__What is required__
Leave out the pictures, and retype the remaining data exactly.

*** Provided data ***

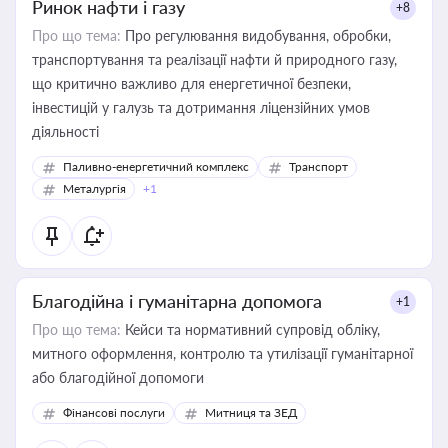
Ринок нафти і газу
+8
Про що тема:
Про регулювання видобування, обробки,
транспортування та реалізації нафти й природного газу,
що критично важливо для енергетичної безпеки,
інвестицій у галузь та дотримання ліцензійних умов
діяльності
Паливно-енергетичний комплекс
Транспорт
Металургія
+1
Благодійна і гуманітарна допомога
+1
Про що тема:
Кейси та нормативний супровід обліку,
митного оформлення, контролю та утилізації гуманітарної
або благодійної допомоги
Фінансові послуги
Митниця та ЗЕД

*** End of Provided data ***

__Result of the task__
Ринок нафти і газу
+8
Про що тема:
Про регулювання видобування, обробки,
транспортування та реалізації нафти й природного газу,
що критично важливо для енергетичної безпеки,
інвестицій у галузь та дотримання ліцензійних умов
діяльності
Паливно-енергетичний комплекс
Транспорт
Металургія
+1
Благодійна і гуманітарна допомога
+1
Про що тема:
Кейси та нормативний супровід обліку,
митного оформлення, контролю та утилізації гуманітарної
або благодійної допомоги
Фінансові послуги
Митниця та ЗЕД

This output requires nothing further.